#### [Data for analysis]
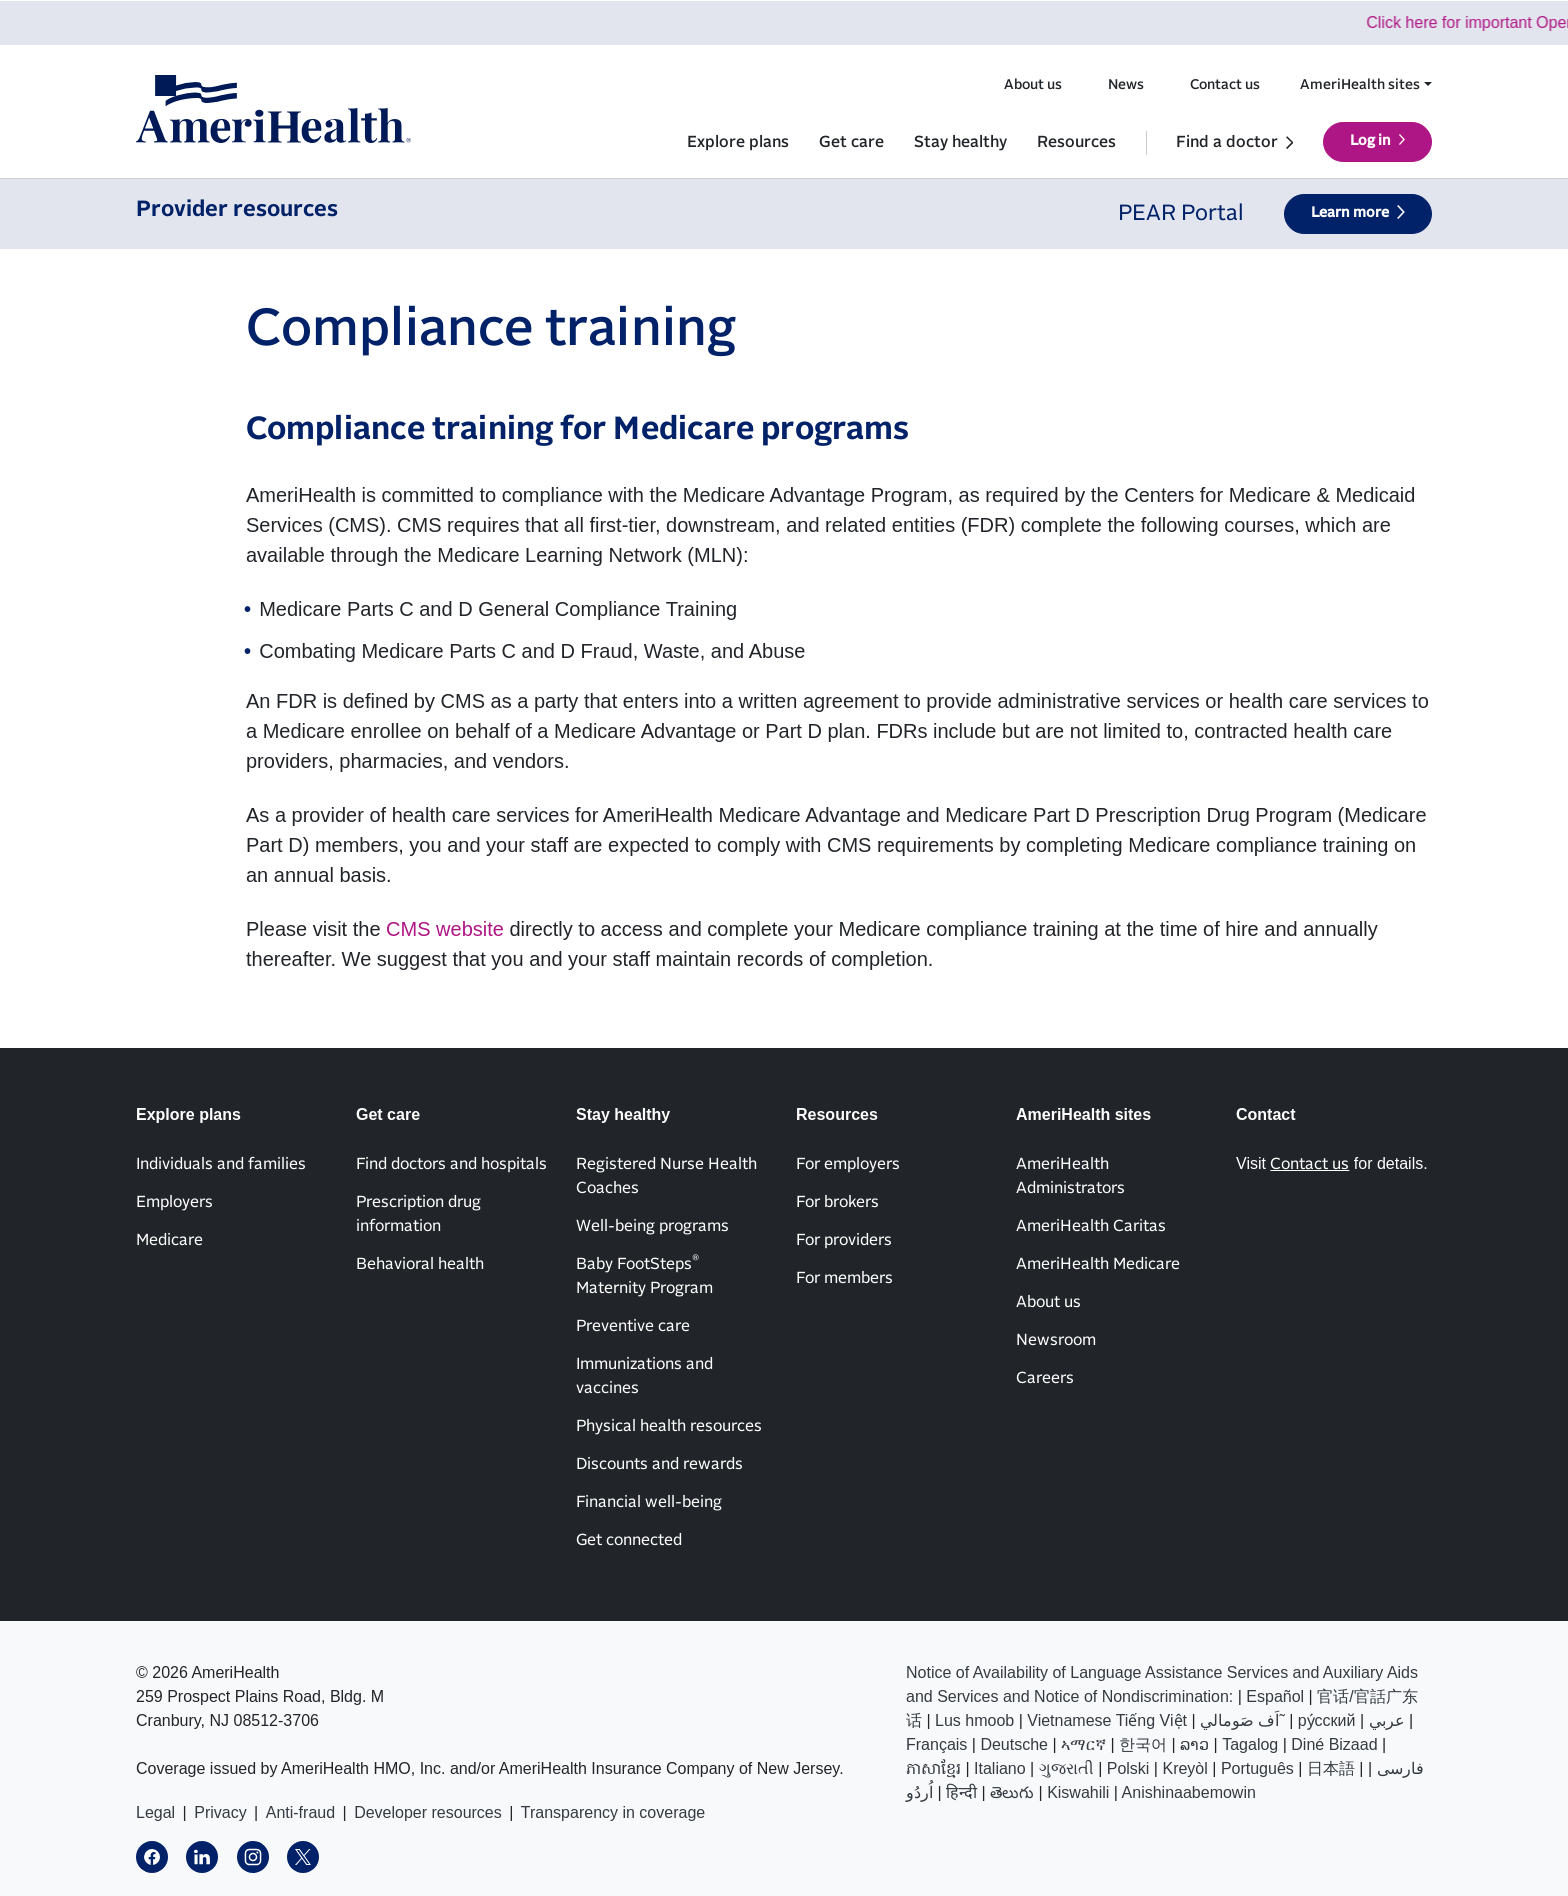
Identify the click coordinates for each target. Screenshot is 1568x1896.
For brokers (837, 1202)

...

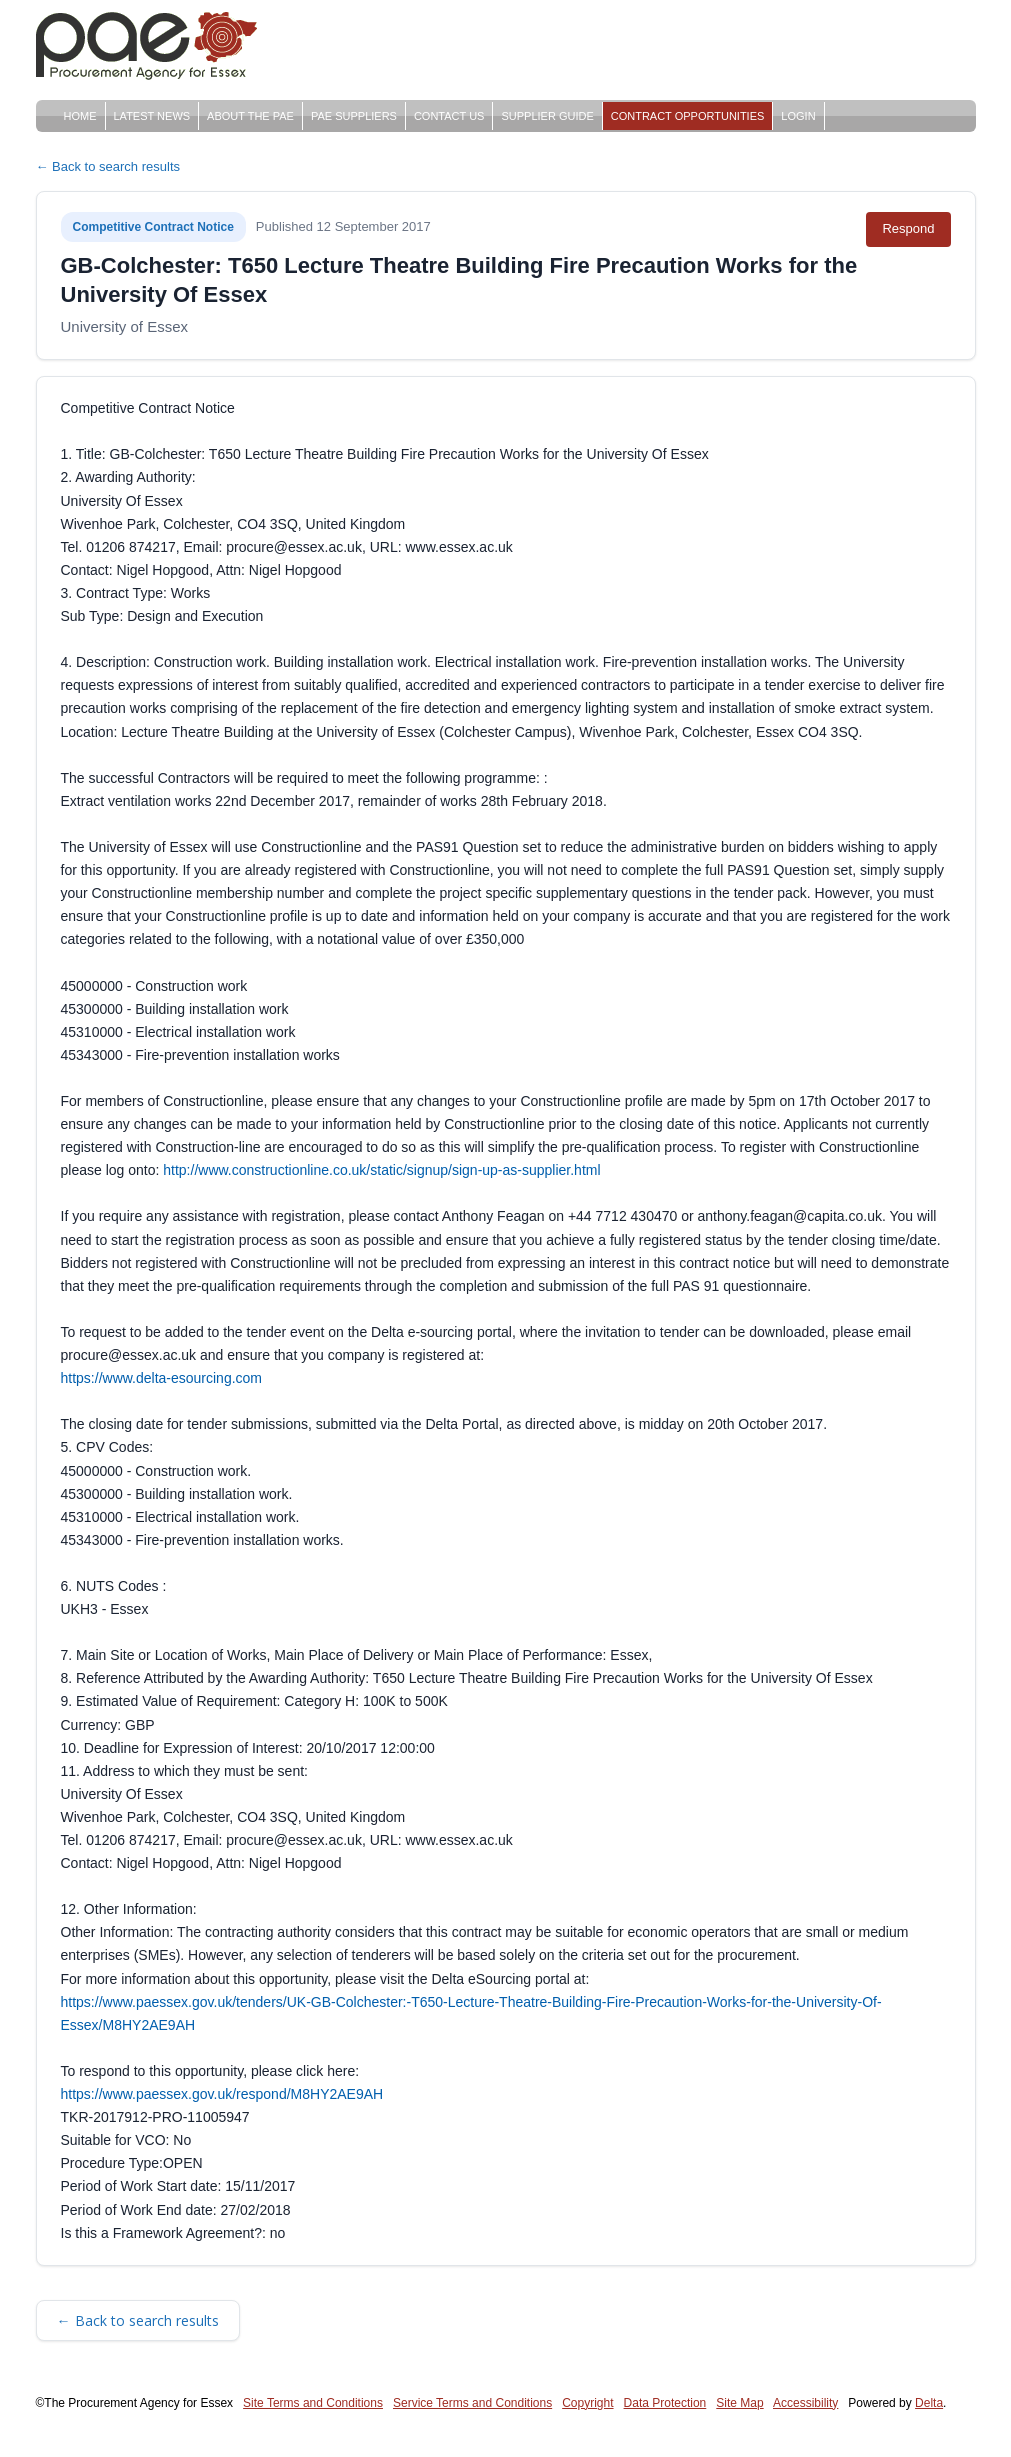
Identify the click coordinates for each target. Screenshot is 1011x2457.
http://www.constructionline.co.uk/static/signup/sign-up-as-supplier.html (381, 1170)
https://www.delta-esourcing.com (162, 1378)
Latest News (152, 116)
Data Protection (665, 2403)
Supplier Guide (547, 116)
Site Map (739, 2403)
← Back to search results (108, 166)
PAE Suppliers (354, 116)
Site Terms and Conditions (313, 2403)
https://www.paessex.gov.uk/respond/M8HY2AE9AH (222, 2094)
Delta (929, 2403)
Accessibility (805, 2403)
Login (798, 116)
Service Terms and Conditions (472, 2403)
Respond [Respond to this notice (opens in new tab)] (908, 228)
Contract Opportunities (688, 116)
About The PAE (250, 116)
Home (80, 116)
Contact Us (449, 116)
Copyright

#### [What you will do]
Within the data above, the span starting at the line containing "Screenshot is 1011x2457." and ending at the line containing "Latest News (152, 116)" is to be retyped exactly, with no other lines.

#### [Exercise solution]
Identify the click coordinates for each target. Screenshot is 1011x2457.
http://www.constructionline.co.uk/static/signup/sign-up-as-supplier.html (381, 1170)
https://www.delta-esourcing.com (162, 1378)
Latest News (152, 116)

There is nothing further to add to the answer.